Meaning released songs that had an “offensive” word edited out or replaced with an inoffensive word.
The earliest one I can think of is Money by Pink Floyd. Were there any earlier?
What other earlier songs had offensive words edited out?
Or songs that were “self-censoring” such as the “shut your mouth” in the Theme from Shaft?
How about local radio stations that censored songs? For example, a station I listened to edited out “damn”. For a while I thought Leroy Brown was “the baddest man in the whole town”.
Any related interesting facts or stories?
The first one that springs to mind is the AM radio version of the Steve Miller Band’s “Jet Airliner,” in which “funky shit goin’ down in the city” became “funky kicks goin’ down in the city.”
It was a decade after Money came out, but the one I always think of is Money For Nothing. There’s a handful of variations out there that remove the word faggot, but the original is probably played as often as any of the clean ones.
Van Morrison’s “Brown Eyed Girl” (1967) had the line “making love in the green grass” replaced by copying a line from a previous verse, “laughin’ and a-runnin’, hey hey.”

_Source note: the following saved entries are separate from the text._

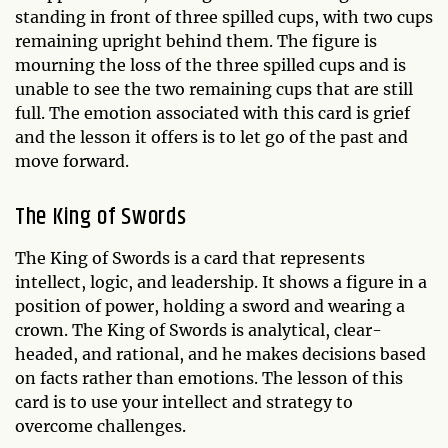
standing in front of three spilled cups, with two cups
remaining upright behind them. The figure is
mourning the loss of the three spilled cups and is
unable to see the two remaining cups that are still
full. The emotion associated with this card is grief
and the lesson it offers is to let go of the past and
move forward.
The King of Swords
The King of Swords is a card that represents
intellect, logic, and leadership. It shows a figure in a
position of power, holding a sword and wearing a
crown. The King of Swords is analytical, clear-
headed, and rational, and he makes decisions based
on facts rather than emotions. The lesson of this
card is to use your intellect and strategy to
overcome challenges.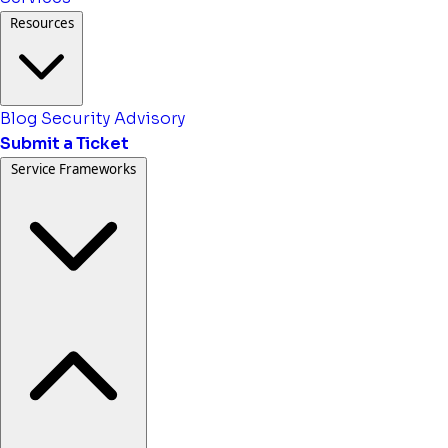
Resources
Blog
Security Advisory
Submit a Ticket
Service Frameworks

Lots of television shows censored lyrics. Ed Sullivan was notorious for telling groups to change lyrics he didn’t like. The Doors were supposed to change “we couldn’t get any higher” in Light My Fire. They agreed but sang it anyway. Sullivan never had them back.
Paul Simon’s “Kodachrome” had the word “crap” edited out, either by bleeping it, or by replacing it with “girls” from another verse. It was different on different stations: some just played it as recorded.
Johnny Cash’s “A Boy Named Sue” bleeped out “son of a bitch.” That was probably the record company’s idea.
The Rolling Stones performed “Let’s Some Time Together” on Sullivan due to censors restrictions.
And I bet that was almost as damaging to their career as never appearing with Arthur Godfrey.
Interesting arc implied in this thread: Radio edits going from a non-issue because those words weren’t in popular music anyway, to radio edits being a cramp on the artists’ style because they wanted to remain relevant in the face of a mass media world which wasn’t changing quickly enough, to radio edits being a non-issue because you don’t have to edit a goddamn thing for Soundcloud or Spotify.
The radio version of A Boy Named Sue bleeped “I’m the son of a bitch that named you Sue.”
I worked in radio during the 1970s. You never knew what a boss was going to order cut. At one easy listening station I worked, the boss pulled Paul Anka’s sappy Having My Baby while at the same time somehow overlooking Gordon Lightfoot’s Sundown. At a country station, the boss (actually, his wife) decided Take This Job and Shove It was offensive. Some of our DJ’s were fine with Loretta Lynn’s ode to birth control The Pill, while others wouldn’t play it during their shifts. Over on the FM rock side Billy Joel’s Only the Good Die Young got whacked because it was offensive to Catholics (oddly enough, it wasn’t the Catholics who complained, but the Baptists.)
I personally cut the line “We’ve been up and down this highway/Haven’t seen a god-damn thing” out of the Eagles’ Life in the Fast Lane so as not to offend the Bible Belt sensibilities of our audience, who didn’t seem to object to the rest of the song being about cocaine. I also personally cut “who the fuck are you” out of Who Are You for more clear-cut concerns.
When, in a little tent show, I yelled for Hoyt Axton to sing GREENBACK DOLLAR, he left in the “damn”, whereas the Kingston Trio recording overlaid it with a guitar strum.
“Well, I don’t give a [strum] about a greenback dollar…”
Not quite edits, but careful wording, can be heard in Johnny Horton’s version of Jimmy Driftwood’s BATTLE OF NEW ORLEANS, replacing “we really gave-em Hell” with “we really gave-em… well, now…” and in Homer & Jethro’s parody BATTLE OF CAMP CUCAMONGA, hinting at “nude” with “they were swimming in the… well, now…”
And in the first known euphemism for “motherfucker” in a top pop song, the Hollywood Argyles’ ALLEY OOP rendered “Well he’s a mean motorskooter…”
A little later, the MC5 live album KICK OUT THE JAMS had a clean DJ version issued where “brothers and sisters” replaced “motherfuckers”.